UK Prime Minister Boris Johnson has announced the largest increase in military spending for 30 years, with an extra £4 billion a year being pumped in to the MoD for the next four years. He said he was announcing the Defence spending boost “in the teeth” of the pandemic because “the defence of the realm must come first”.
Really? Not public health? Not jobs and living standards? The UK is facing it’s greatest health and economic crisis since WWII, and Johnson thinks the priority is new British army robots and a “space command”. Literally, that is what the money is being prioritised for. And it is set to come at the expense of the international aid budget, at a time when the developing world as a whole is facing its first recession in 60 years.
Let’s remember that “defence” is a euphemism here – this is about post-Empire UK retaining its ability to have a military with a global footprint. UK military spending is currently the second largest in Europe, second only to France. A 2020 ranking of ‘military strength of nations’ puts Britain in eighth, despite being based in the most peaceful region in the world and with a population size only 21st largest globally.
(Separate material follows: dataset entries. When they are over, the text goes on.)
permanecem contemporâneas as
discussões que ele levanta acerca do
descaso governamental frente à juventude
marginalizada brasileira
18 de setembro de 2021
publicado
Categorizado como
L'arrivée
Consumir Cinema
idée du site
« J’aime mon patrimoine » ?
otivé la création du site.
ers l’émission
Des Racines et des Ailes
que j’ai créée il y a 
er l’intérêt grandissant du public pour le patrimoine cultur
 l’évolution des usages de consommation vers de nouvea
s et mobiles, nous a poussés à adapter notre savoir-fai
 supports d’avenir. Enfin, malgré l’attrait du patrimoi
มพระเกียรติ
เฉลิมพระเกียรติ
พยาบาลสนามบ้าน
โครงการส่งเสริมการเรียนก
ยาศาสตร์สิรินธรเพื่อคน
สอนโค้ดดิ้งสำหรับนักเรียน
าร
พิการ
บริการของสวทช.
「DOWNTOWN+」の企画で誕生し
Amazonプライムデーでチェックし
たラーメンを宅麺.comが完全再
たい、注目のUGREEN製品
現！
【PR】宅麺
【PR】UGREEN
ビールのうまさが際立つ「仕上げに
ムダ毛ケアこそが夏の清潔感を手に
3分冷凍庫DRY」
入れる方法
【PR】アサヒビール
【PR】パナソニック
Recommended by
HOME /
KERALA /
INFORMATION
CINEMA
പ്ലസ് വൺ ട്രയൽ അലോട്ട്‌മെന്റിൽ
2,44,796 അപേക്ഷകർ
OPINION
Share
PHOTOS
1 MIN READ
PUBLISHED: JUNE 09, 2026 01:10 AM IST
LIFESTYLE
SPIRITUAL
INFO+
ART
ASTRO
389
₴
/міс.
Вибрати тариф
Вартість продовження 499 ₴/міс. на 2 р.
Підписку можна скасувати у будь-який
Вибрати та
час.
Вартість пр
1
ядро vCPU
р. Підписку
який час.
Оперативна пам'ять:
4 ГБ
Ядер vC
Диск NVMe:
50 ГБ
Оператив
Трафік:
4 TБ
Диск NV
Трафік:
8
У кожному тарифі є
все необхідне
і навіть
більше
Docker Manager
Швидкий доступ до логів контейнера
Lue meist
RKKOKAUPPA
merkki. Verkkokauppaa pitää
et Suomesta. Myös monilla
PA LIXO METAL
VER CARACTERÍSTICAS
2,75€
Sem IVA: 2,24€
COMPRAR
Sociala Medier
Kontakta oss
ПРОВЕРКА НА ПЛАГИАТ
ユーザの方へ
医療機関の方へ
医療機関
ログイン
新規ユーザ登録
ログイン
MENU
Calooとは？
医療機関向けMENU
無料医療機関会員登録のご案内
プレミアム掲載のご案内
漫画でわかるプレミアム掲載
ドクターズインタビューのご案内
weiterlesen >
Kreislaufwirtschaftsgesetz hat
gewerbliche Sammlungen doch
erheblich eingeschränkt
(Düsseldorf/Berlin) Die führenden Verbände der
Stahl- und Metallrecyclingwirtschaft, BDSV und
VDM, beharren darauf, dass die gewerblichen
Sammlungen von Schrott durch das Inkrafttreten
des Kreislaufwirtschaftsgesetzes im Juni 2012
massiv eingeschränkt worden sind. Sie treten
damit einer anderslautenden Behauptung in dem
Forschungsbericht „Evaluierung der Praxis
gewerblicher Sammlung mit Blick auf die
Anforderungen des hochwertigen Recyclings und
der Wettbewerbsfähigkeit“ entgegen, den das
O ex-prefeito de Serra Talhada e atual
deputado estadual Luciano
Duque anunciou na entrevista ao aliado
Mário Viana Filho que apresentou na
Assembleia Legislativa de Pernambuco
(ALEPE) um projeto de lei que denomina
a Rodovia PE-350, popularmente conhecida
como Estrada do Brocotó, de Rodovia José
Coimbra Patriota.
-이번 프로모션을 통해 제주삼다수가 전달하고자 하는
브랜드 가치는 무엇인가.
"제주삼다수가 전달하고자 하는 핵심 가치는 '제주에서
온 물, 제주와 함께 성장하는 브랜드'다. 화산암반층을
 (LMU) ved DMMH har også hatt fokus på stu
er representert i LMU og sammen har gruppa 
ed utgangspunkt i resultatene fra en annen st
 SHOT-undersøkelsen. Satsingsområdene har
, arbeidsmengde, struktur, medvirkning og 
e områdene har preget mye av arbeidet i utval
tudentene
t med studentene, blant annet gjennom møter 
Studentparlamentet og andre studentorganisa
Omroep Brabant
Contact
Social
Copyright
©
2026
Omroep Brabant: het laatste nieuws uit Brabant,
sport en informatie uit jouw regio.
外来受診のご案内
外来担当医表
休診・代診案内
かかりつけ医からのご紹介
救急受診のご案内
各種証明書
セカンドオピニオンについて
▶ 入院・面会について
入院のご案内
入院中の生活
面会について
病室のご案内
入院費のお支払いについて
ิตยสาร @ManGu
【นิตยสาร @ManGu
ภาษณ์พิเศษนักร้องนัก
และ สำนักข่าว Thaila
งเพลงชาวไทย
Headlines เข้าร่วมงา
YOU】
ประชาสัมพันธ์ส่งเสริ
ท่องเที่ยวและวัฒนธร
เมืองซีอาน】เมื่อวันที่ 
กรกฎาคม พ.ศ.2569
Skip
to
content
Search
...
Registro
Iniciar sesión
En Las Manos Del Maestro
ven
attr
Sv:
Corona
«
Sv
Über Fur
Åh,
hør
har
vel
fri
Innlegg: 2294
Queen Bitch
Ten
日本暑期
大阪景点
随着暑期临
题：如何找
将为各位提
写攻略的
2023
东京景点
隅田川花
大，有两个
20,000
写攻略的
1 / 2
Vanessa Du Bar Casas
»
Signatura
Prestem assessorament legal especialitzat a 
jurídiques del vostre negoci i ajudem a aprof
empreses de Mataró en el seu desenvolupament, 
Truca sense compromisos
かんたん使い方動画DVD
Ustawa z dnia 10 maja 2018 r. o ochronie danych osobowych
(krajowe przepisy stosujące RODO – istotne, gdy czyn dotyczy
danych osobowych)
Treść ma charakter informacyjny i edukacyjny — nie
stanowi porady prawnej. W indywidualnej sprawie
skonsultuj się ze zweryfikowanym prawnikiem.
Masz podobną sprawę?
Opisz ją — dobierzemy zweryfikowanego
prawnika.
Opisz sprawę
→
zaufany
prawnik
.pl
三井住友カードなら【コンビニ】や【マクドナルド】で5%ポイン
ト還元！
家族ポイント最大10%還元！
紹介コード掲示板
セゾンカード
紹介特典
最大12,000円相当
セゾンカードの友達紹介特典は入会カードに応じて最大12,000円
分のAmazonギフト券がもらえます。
Donald Trump will be happy. The outgoing US President has been pressing Nato allies to meet the military alliance’s target of spending 2 per cent of GDP on the military, and this increase should get the UK above 2 per cent. Currently, only 10 of 30 Nato members are set to hit 2 per cent this year – the UK is therefore moving into outlier territory even within Nato on commitment to military spending.
But who will oppose Johnson’s turn to militarism at a time when hunger stalks Britain? Labour’s shadow defence secretary John Healey has already responded to the news by saying it is “welcome and long-overdue”. Labour under Starmer has returned to being loyal and disciplined servants of the MoD. Witness the sacking of three junior shadow ministers for voting against the second reading of the Overseas Operations Bill, which establishes a presumption against prosecution to offences such as war crime and torture.
The SNP has yet to officially comment on Johnson’s MoD spending boost, but since its paper in response to the UK Government’s Integrated Defence & Foreign Policy Review called for the UK to “increase its spending on international engagements – diplomacy, development and defence – to 3 per cent of GDP”, the signs are not good. That formulation avoids stating explicitly that the SNP are in favour of meeting the Nato spending target, but until stated otherwise we can assume that to be the implication. SNP MP Douglas Chapman has previously argued in the House of Commons that the Nato target should be met.
The SNP Westminster group’s defence submission also makes some other curious statements. It states: “If we are to achieve a world without nuclear weapons, it is imperative that HM Government and its international partners commit wholeheartedly to multilateral nuclear disarmament.” But the SNP has always been in favour of unilateral, not multilateral, nuclear disarmament. Multilateralism has been used by Labour and others for decades to absolve themselves of taking responsibility to disarm UK nukes, based on the premise that all countries will do so collectively some time in an imaginary future. The paper also argues that Lossiemouth should “become a hub” for US and UK maritime bombers.
Johnson should be getting slaughtered for prioritising a military expenditure boost in the middle of a pandemic, but sadly with no committed party opposition at Westminster it will be left to peace campaigners to be the sole voices of resistance to this ludicrous turn to British militarism.